[TASK OBJECTIVE]:
Say how many lines in the following data hold the word "previous". Write nothing but that number.

[STORED DATA]:

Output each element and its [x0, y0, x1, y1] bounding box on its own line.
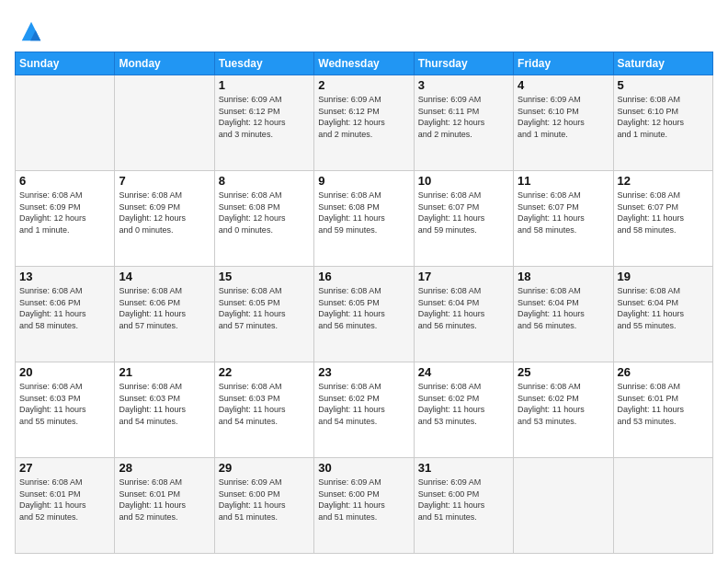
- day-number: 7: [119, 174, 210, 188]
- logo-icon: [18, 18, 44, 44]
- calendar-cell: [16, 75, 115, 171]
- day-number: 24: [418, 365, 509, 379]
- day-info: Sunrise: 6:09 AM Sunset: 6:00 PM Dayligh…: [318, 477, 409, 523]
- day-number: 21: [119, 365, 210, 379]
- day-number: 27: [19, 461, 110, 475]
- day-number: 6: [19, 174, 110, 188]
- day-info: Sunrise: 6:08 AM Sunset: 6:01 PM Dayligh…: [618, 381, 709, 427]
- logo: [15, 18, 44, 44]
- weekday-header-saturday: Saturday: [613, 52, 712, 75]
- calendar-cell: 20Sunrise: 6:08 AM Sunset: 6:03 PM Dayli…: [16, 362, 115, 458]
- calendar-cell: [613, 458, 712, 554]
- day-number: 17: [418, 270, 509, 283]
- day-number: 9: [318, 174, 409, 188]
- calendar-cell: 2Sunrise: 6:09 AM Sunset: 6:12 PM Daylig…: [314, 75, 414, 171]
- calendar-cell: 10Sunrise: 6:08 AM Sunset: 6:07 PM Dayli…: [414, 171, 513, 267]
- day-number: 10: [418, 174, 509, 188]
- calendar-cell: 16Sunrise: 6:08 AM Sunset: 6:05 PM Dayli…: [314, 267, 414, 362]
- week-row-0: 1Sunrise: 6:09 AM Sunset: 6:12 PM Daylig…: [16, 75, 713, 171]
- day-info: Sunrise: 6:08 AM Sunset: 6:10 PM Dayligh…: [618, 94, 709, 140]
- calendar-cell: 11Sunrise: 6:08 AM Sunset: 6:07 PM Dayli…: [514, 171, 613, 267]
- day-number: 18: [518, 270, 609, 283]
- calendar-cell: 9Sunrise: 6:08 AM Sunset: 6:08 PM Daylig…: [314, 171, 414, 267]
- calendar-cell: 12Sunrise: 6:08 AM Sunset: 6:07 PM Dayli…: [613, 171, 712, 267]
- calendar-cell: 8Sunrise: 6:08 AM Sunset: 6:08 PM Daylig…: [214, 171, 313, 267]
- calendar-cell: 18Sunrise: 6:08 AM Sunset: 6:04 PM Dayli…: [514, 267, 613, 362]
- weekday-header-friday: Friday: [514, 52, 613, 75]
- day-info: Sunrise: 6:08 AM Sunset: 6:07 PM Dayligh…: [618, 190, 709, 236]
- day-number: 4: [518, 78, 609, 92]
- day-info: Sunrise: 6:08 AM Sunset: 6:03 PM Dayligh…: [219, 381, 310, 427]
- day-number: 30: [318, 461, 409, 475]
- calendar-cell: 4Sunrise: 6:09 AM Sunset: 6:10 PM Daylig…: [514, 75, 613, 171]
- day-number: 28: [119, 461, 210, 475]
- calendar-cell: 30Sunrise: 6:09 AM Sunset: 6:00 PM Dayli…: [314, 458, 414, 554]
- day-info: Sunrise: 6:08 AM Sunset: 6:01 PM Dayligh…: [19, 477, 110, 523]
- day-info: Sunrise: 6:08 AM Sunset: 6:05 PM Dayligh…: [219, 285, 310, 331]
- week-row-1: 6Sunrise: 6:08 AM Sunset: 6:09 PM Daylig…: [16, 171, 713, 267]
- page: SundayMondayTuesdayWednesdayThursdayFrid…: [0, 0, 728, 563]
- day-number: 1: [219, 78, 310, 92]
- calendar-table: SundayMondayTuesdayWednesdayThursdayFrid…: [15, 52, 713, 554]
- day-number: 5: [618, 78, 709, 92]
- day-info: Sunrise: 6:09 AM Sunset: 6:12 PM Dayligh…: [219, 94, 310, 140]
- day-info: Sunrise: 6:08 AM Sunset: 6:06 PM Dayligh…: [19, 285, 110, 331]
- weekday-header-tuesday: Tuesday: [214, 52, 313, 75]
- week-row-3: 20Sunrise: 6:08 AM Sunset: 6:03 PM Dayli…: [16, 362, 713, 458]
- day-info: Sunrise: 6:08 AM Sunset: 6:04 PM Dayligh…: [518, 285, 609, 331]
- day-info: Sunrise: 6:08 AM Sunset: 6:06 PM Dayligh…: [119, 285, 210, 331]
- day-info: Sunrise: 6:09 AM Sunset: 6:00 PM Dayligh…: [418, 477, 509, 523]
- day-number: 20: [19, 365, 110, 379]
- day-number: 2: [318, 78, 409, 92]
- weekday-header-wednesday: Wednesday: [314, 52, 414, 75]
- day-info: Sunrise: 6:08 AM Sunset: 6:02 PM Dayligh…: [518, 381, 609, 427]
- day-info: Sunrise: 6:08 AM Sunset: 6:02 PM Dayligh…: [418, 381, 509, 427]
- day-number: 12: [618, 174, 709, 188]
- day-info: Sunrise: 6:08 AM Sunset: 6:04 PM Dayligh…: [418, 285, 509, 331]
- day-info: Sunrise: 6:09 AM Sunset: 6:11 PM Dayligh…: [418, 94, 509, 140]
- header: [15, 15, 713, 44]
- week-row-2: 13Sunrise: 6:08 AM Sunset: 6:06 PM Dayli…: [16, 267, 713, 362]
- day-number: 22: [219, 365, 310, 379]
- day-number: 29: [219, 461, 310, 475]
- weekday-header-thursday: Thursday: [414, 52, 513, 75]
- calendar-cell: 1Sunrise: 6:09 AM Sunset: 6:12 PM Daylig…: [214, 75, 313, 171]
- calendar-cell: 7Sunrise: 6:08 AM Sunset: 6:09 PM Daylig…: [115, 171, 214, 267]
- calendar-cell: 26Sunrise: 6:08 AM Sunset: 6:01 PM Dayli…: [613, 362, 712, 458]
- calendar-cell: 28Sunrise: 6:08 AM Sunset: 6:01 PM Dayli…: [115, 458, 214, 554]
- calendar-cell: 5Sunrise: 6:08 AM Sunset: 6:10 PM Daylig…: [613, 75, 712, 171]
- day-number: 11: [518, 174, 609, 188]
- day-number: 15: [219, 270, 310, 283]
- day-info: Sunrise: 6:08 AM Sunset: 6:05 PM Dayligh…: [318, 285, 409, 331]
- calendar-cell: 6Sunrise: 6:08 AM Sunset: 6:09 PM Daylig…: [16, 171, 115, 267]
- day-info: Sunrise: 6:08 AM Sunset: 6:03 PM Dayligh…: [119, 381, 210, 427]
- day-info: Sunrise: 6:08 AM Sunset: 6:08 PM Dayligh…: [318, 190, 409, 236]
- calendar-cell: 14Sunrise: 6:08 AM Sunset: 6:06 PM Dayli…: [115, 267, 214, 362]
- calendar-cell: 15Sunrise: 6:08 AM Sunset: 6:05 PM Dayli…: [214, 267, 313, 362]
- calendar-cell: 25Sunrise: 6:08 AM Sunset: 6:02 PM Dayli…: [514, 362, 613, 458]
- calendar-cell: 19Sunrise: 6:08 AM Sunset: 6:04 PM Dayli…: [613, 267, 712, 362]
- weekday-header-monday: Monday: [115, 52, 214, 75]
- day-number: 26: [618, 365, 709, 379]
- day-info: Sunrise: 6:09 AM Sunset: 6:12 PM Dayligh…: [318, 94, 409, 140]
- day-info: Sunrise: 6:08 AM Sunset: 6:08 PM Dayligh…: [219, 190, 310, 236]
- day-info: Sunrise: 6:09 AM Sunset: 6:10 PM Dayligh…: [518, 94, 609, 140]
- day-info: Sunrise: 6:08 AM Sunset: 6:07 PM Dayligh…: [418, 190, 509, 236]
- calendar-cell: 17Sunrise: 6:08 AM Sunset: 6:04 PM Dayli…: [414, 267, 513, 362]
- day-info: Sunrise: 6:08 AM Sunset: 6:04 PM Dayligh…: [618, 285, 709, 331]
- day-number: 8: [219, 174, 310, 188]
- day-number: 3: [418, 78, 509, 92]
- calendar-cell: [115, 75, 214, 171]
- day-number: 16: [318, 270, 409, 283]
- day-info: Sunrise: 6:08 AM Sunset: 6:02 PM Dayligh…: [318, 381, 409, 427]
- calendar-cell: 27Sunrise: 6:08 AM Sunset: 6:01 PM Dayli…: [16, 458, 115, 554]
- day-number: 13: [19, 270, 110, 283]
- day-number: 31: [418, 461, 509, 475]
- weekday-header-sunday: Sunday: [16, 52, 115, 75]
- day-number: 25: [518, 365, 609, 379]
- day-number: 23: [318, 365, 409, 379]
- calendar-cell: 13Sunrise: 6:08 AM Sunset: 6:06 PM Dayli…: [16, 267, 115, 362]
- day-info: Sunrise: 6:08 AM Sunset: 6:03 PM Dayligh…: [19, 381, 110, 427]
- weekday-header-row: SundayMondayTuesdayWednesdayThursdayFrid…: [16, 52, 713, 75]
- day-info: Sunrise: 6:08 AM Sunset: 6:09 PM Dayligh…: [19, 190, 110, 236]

...

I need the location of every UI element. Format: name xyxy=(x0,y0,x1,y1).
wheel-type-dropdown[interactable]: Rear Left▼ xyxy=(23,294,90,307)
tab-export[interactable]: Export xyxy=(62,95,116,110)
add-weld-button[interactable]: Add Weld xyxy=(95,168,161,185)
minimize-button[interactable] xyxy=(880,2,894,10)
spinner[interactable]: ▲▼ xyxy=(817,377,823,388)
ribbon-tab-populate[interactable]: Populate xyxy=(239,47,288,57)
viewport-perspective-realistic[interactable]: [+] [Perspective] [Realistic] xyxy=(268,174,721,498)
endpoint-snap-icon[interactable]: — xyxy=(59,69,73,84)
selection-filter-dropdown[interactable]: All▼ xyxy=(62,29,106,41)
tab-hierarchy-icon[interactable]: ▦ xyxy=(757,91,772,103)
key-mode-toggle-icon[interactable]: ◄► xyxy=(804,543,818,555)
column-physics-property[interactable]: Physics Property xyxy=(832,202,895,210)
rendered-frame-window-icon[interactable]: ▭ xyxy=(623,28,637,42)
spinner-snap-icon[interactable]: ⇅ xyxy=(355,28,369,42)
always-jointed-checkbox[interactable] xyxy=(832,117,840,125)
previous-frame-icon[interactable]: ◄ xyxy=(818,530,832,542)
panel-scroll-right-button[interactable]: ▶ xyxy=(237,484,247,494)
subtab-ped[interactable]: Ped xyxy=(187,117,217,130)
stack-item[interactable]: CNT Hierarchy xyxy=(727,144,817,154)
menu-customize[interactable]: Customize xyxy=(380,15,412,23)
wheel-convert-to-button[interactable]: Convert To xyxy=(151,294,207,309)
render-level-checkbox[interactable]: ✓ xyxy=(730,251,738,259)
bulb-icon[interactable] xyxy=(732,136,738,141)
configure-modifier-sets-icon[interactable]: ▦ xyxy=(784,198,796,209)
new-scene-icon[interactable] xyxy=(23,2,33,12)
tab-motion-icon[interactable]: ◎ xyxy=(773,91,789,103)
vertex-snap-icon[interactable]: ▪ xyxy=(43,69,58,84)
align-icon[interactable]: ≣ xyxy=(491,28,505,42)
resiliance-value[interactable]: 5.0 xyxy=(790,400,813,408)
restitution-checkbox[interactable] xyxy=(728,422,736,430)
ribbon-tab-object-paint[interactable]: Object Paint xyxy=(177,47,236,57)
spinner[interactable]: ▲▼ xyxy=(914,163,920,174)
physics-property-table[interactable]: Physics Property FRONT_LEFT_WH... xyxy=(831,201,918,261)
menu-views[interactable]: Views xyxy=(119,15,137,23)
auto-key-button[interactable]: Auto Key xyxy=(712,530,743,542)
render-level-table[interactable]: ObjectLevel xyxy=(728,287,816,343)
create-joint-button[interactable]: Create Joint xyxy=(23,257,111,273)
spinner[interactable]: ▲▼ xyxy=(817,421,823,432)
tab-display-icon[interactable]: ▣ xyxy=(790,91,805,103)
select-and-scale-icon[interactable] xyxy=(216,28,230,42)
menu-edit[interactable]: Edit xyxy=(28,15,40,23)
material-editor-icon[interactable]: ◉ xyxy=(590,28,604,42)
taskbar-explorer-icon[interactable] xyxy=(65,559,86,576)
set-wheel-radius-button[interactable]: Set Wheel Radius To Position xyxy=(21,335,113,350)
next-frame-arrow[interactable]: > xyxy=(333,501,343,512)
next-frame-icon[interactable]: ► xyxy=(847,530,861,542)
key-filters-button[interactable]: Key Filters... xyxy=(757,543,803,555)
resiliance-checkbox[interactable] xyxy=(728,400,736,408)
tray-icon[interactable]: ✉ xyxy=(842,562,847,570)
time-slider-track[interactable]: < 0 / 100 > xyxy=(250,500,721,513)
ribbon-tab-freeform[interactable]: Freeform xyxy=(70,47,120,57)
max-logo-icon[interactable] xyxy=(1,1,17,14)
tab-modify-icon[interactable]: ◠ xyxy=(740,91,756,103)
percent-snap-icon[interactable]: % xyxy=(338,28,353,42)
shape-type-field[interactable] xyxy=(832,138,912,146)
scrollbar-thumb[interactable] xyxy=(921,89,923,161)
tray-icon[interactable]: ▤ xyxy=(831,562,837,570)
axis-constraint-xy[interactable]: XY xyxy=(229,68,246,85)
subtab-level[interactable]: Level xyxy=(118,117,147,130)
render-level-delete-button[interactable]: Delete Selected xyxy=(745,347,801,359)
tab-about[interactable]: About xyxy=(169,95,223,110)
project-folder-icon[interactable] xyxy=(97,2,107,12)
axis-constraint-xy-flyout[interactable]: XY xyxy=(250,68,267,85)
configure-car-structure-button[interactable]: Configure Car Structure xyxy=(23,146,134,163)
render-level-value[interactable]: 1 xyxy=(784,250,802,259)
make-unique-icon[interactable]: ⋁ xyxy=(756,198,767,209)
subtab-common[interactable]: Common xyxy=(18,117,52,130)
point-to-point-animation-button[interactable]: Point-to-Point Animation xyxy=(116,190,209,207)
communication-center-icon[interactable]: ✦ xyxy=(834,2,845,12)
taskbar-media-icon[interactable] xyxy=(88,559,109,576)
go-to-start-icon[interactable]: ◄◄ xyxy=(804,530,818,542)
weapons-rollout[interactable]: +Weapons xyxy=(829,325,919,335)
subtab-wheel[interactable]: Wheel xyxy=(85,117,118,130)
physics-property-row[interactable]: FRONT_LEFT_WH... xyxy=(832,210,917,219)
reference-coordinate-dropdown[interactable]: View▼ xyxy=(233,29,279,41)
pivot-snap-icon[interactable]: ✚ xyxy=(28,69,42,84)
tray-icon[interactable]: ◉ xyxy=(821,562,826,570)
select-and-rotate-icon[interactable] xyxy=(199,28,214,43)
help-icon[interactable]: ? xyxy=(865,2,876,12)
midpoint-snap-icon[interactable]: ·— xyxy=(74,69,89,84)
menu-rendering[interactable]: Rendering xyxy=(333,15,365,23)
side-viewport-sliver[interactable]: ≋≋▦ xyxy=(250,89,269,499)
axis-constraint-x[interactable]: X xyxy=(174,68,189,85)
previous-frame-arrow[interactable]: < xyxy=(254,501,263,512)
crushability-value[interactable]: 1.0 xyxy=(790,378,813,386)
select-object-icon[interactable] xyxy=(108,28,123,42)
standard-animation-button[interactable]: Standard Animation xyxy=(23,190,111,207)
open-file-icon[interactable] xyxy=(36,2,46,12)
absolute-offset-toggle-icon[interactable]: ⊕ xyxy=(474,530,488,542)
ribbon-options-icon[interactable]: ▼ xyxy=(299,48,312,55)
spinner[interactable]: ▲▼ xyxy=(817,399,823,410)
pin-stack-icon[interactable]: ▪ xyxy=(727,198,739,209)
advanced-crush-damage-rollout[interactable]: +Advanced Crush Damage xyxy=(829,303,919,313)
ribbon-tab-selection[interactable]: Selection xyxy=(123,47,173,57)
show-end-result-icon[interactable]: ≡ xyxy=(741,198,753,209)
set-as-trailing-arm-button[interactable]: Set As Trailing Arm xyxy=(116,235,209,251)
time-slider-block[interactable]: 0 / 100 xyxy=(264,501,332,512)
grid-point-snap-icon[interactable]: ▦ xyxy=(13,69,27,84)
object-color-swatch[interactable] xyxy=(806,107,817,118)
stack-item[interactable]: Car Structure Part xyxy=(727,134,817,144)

[ANSWER AREA]:
2